Another acoustic guitar song that sounds more modern than other Chieftains songs is “Lily Love”, featuring The Civil Wars. Even though their style nearly dominates the song, The Civil Wars still manage to sound like guests on the track. This is one of the most notable things about Voice of Ages. The Chieftains manage to let artist after artist sing in the spotlight, but their traditional Irish sound still pulses at the heart of each track.
It’s their collaboration with The Decemberists in “When The Ship Comes In” that will keep you coming back for more. The whole track sounds fun and amusing, the indie folk rock band performing like they’ve known The Chieftains since they were kids. The fiddle works away as the flute giddily whittles away alongside Colin Meloy’s voice, which has the perfect tone for an upbeat Irish track.
The Low Anthem help make traditional Irish song “School Days Over” lullaby-like as it tosses out life lessons.
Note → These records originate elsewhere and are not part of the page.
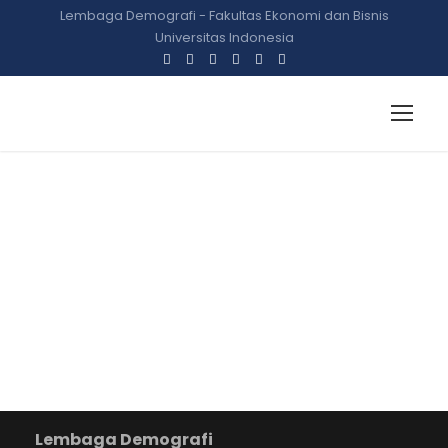
Lembaga Demografi - Fakultas Ekonomi dan Bisnis
Universitas Indonesia
Riset LD FEB UI: 7 dari 10
Driver Gojek Alami
Peningkatan
Pendapatan Sejak
Bermitra dengan Gojek
Lembaga Demografi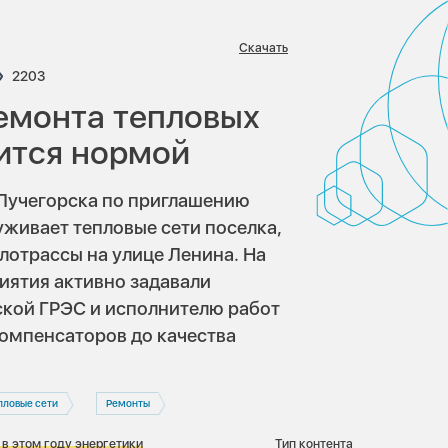
Скачать
ариев:
Просмотров:
2203
емонта тепловых
вится нормой
 Лучегорска по приглашению
живает тепловые сети поселка,
лотрассы на улице Ленина. На
иятия активно задавали
кой ГРЭС и исполнителю работ
омпенсаторов до качества
пловые сети
Ремонты
 в этом году энергетики
Тип контента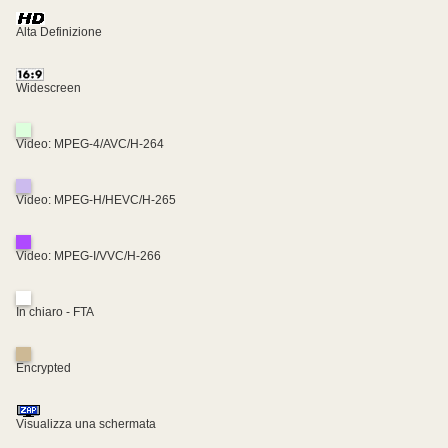
Alta Definizione
Widescreen
Video: MPEG-4/AVC/H-264
Video: MPEG-H/HEVC/H-265
Video: MPEG-I/VVC/H-266
In chiaro - FTA
Encrypted
Visualizza una schermata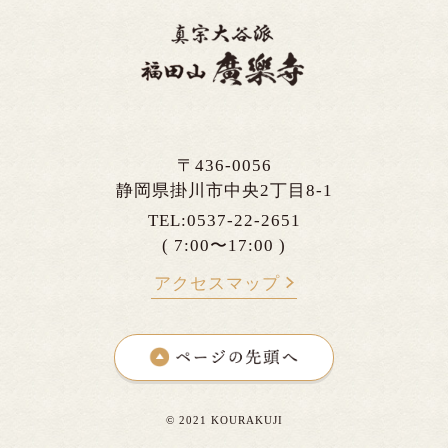
〒436-0056
静岡県掛川市中央2丁目8-1
TEL:0537-22-2651
( 7:00〜17:00 )
アクセスマップ
© 2021 KOURAKUJI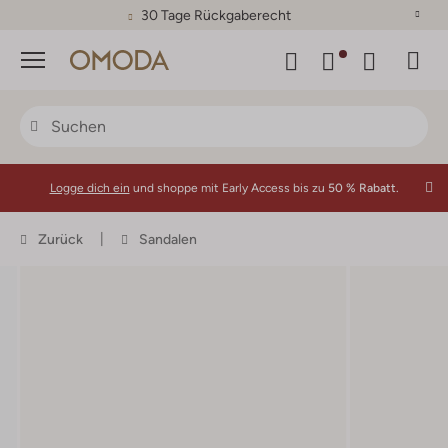
30 Tage Rückgaberecht
Menü
Logge dich ein
und shoppe mit Early Access bis zu
50 % Rabatt.
Zurück
Sandalen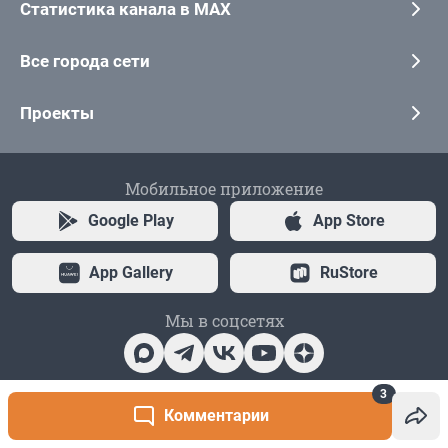
3
Комментарии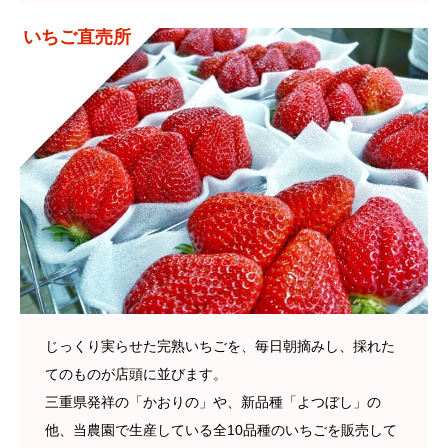
いちご直売所
じっくり実らせた完熟いちごを、毎日朝摘みし、採れた
てのものが店頭に並びます。
三重県発祥の「かおりの」や、新品種「よつぼし」の
他、当農園で生産している全10品種のいちごを販売して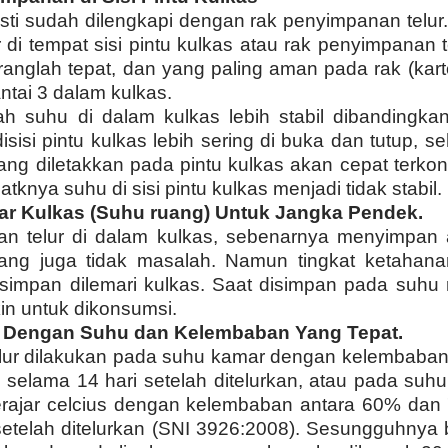
asti sudah dilengkapi dengan rak penyimpanan telur
di tempat sisi pintu kulkas atau rak penyimpanan te
ranglah tepat, dan yang paling aman pada rak (kart
lantai 3 dalam kulkas.
h suhu di dalam kulkas lebih stabil dibandingkan
isisi pintu kulkas lebih sering di buka dan tutup,
ng diletakkan pada pintu kulkas akan cepat terko
tknya suhu di sisi pintu kulkas menjadi tidak stabil.
ar Kulkas (Suhu ruang) Untuk Jangka Pendek.
an telur di dalam kulkas, sebenarnya menyimpan 
uang juga tidak masalah. Namun tingkat ketahan
isimpan dilemari kulkas. Saat disimpan pada suhu
n untuk dikonsumsi.
r Dengan Suhu dan Kelembaban Yang Tepat.
lur dilakukan pada suhu kamar dengan kelembaban
elama 14 hari setelah ditelurkan, atau pada suhu 
derajar celcius dengan kelembaban antara 60% da
etelah ditelurkan (SNI 3926:2008). Sesungguhnya b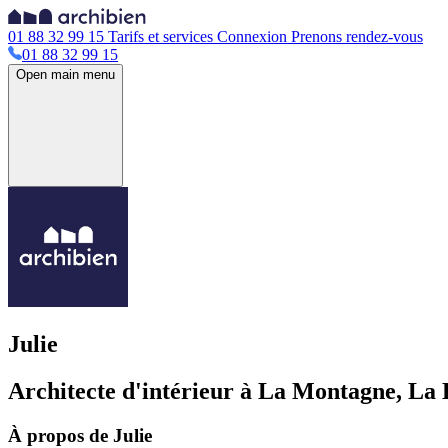
01 88 32 99 15
Tarifs et services
Connexion
Prenons rendez-vous
01 88 32 99 15
Open main menu
Julie
Architecte d'intérieur à La Montagne, La 
À propos de Julie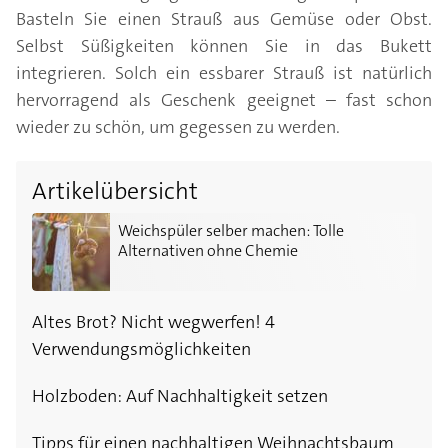
Basteln Sie einen Strauß aus Gemüse oder Obst.
Selbst Süßigkeiten können Sie in das Bukett
integrieren. Solch ein essbarer Strauß ist natürlich
hervorragend als Geschenk geeignet – fast schon
wieder zu schön, um gegessen zu werden.
Artikelübersicht
Weichspüler selber machen: Tolle Alternativen ohne 
Weichspüler selber machen: Tolle
Alternativen ohne Chemie
Altes Brot? Nicht wegwerfen! 4
Verwendungsmöglichkeiten
Holzboden: Auf Nachhaltigkeit setzen
Tipps für einen nachhaltigen Weihnachtsbaum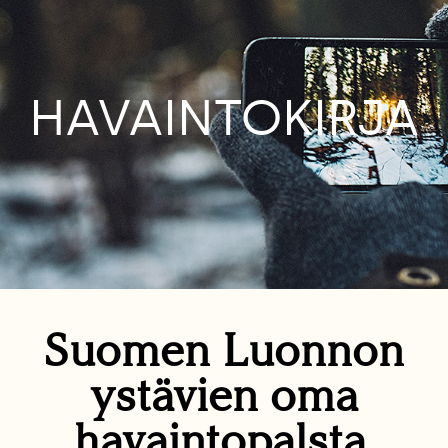
HAVAINTOKIRJA
Suomen Luonnon
ystävien oma
havaintopalsta.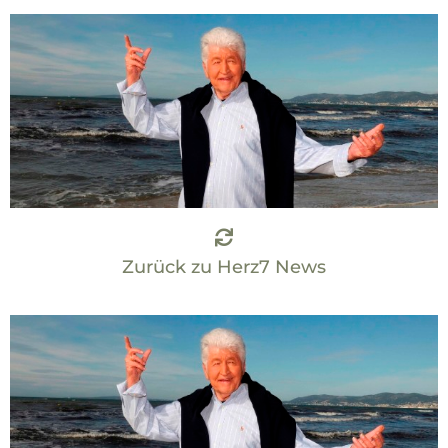
Zurück zu Herz7 News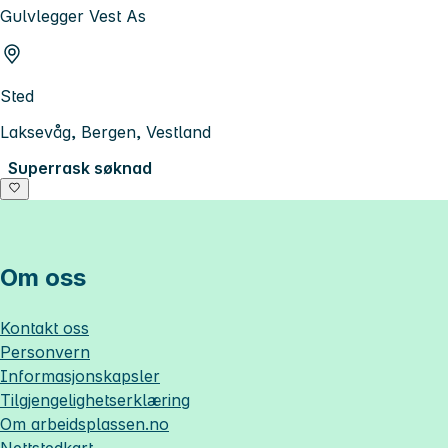
Gulvlegger Vest As
Sted
Laksevåg, Bergen, Vestland
Superrask søknad
Om oss
Kontakt oss
Personvern
Informasjonskapsler
Tilgjengelighetserklæring
Om
arbeidsplassen.no
Nettstedkart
Some of these new voices act as a sugar coating like The Secret Sisters in “Peggy Gordon” and Paolo Nutini in “Hard Times Come Again No More”.
If all these new musicians have you nervous the true sound of Irish music has been lost, then put on “The Chieftains Reunion” – an eleven minute song stocked with finger drumming, winding melodies, fast plucking, and foot-stomping, harp strumming, and infamous fiddle playing. By the time the Voice of Ages finishes, the listener is left stunned; an hour has passed but it barely feels like half that. Then again, that’s how it must feel for The Chieftains. Fifty years of making traditional Irish music flies by, and they still make it as infectious and enjoyable as before.